Exercise directions.
Give the number of lines in the material below that hold "Projekte", and nothing besides.

Extracted material.
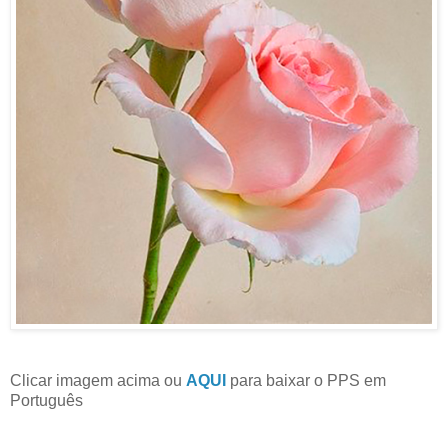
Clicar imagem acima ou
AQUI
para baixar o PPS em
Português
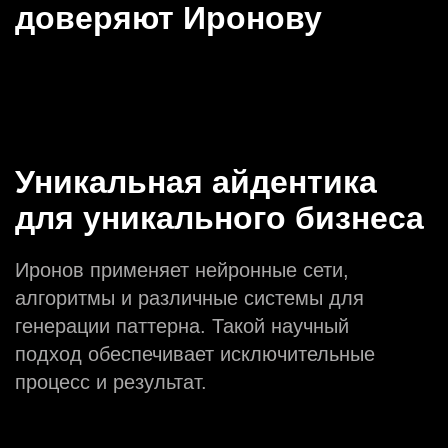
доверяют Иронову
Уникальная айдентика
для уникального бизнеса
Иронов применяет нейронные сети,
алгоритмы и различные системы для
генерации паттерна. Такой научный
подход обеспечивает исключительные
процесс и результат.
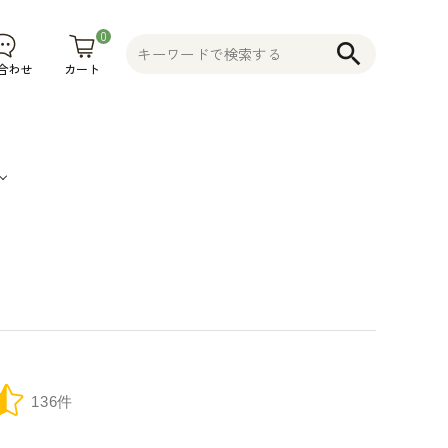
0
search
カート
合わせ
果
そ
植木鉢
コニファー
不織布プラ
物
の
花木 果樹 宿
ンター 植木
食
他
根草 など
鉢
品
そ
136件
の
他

==

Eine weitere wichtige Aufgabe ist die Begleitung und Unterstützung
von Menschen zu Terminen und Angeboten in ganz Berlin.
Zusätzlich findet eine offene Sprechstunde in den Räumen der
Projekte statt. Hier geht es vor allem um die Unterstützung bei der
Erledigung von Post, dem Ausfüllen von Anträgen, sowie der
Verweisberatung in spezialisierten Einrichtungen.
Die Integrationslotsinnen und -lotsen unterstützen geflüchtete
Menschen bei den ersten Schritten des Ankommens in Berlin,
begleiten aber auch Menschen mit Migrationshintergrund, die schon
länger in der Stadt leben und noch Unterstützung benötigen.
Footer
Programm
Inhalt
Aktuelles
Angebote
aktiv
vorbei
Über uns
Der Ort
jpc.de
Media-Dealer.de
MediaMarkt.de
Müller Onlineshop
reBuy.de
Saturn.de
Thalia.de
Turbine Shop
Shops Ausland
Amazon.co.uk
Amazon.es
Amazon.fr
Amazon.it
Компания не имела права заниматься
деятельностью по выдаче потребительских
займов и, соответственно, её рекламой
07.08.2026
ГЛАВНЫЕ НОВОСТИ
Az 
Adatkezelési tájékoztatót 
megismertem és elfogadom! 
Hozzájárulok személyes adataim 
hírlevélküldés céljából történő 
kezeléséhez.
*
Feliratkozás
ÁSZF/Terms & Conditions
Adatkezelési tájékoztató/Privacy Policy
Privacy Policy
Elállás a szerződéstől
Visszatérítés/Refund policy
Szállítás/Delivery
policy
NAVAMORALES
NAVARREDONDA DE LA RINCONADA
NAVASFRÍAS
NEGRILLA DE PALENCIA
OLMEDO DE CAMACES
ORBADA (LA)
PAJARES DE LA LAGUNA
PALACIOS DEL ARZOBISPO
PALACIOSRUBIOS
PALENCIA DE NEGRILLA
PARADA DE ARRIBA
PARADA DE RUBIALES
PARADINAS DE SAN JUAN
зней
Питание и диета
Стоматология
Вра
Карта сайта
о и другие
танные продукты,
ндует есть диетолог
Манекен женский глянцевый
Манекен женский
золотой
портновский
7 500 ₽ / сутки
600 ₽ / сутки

* * *

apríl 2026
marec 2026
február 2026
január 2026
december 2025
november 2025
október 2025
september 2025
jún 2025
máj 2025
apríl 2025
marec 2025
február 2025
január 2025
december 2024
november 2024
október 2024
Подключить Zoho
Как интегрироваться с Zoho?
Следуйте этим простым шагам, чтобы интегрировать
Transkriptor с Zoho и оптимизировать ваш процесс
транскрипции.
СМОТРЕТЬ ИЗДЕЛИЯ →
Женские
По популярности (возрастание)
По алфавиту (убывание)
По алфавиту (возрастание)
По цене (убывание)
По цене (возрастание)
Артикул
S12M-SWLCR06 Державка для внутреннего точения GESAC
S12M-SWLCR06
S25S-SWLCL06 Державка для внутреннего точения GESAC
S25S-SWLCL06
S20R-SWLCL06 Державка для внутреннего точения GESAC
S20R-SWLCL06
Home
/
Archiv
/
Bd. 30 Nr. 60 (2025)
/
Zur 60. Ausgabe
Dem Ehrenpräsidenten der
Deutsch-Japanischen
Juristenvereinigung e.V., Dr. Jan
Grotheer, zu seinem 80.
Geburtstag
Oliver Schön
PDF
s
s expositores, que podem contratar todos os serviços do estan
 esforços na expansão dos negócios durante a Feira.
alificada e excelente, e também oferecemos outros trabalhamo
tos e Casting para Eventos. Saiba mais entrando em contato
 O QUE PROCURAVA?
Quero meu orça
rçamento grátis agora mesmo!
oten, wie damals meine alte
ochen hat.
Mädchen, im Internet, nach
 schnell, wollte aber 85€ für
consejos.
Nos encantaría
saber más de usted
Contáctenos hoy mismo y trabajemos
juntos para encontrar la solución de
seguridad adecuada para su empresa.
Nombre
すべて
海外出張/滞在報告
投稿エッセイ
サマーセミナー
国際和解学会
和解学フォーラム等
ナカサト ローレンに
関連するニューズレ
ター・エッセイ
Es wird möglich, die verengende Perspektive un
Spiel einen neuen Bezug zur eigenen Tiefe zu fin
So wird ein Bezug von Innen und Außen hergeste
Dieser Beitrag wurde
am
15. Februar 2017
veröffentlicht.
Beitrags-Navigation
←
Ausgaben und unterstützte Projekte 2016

Written response.
2